Dia menjelaskan meskipun hilirisasi nikel merupakan salah satu industri strategis nasional, pelaksanaannya tetap harus memperhatikan aspek ekologi dan sosial, terutama di wilayah konservasi seperti Raja Ampat.

Berdasarkan Undang-Undang Nomor 1 Tahun 2014 (UU PWP3K) terbuka ruang pengecualian untuk kegiatan pertambangan di pulau kecil, namun harus memenuhi syarat ketat, termasuk pengelolaan lingkungan, kelestarian tata air, dan teknologi ramah lingkungan.

“Pengecualian itu memang diatur, tapi harus dibuktikan bahwa seluruh persyaratannya benar-benar dijalankan di lapangan. Saat ini kami menunggu hasil verifikasi dari Kementerian ESDM dan Kementerian Lingkungan Hidup yang tengah melakukan evaluasi teknis di area pertambangan di lima pulau tersebut,” kata dia.

Budisatrio menegaskan Raja Ampat memiliki nilai ekologis dan ekonomi strategis yang tidak tergantikan. Ia menggarisbawahi bahwa kawasan ini merupakan salah satu pusat keanekaragaman hayati laut terkaya di dunia, rumah bagi lebih dari 1.500 spesies ikan dan 500 spesies karang, serta menjadi bagian dari Coral Triangle yang diakui secara global.

Selain menjadi pusat biodiversitas, menurut Budisatrio, Raja Ampat juga memiliki potensi luar biasa di
sektor ekowisata berbasis masyarakat, penelitian kelautan, dan konservasi lingkungan yang berkelanjutan.

“Kami memahami pentingnya hilirisasi nikel sebagai bagian dari agenda pertumbuhan ekonomi nasional. Namun Raja Ampat juga tidak bisa dilihat semata-mata dari kacamata industri ekstraktif. Ada nilai ekologis, sosial, budaya, dan ekonomi jangka panjang yang jauh lebih besar jika kawasan ini dikelola secara bijak. Nilai-nilai ini juga harus kita perjuangkan,” ucapnya.

Budisatrio mengatakan Partai Gerindra berkomitmen untuk menjaga kelestarian Raja Ampat sebagai bagian dari tanggung jawab merawat warisan hayati bangsa.
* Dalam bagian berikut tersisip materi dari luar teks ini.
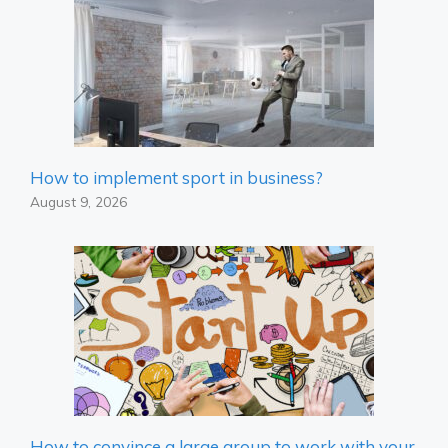
How to implement sport in business?
August 9, 2026
How to convince a large group to work with your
Ia menegaskan bahwa kebijakan industri di kawasan dengan nilai ekologis tinggi seperti ini harus melalui proses evaluasi yang ketat oleh pemerintah pusat dan daerah, dengan pengawasan dari DPR, serta pelibatan aktif masyarakat setempat.

“Kami menghimbau semua pihak, baik pemerintah, pelaku usaha, hingga masyarakat sipil, untuk bahu membahu menjaga Raja Ampat sebagai aset ekologis dan kebanggaan bangsa,” tegasnya. 

Kepala Dinas Lingkungan Hidup Kehutanan dan Pertanahan Provinsi Papua Barat Daya, Julian Kelly Kambu menyebut ada dua tambang nikel yakni milik PT GAG Nikel dan PT Kawei Sejahtera Mining, beroperasi di Raja Ampat.

Kedua perusahaan ini telah mengantongi izin berusaha sejak daerah ini masih menjadi satu dengan Provinsi Papua Barat.

Selain dua tambang nikel yang berizin itu, terdapat sejumlah perusahaan tambang lain yang beroperasi di Raja Ampat telah, telah memiliki izin usaha pertambangan (IUP) sebelum Papua Barat Daya terbentuk.

Sejumlah pihak mengecam aktivitas pertambangan nikel di wilayah Raja Ampat, yang dikhawatirkan berdampak terhadap lingkungan sekitar. Pasalnya Raja Ampat merupakan salah satu lokasi wisata unggulan di Indonesia, yang menjadi daya tarik bagi wisatawan domestik maupun asing.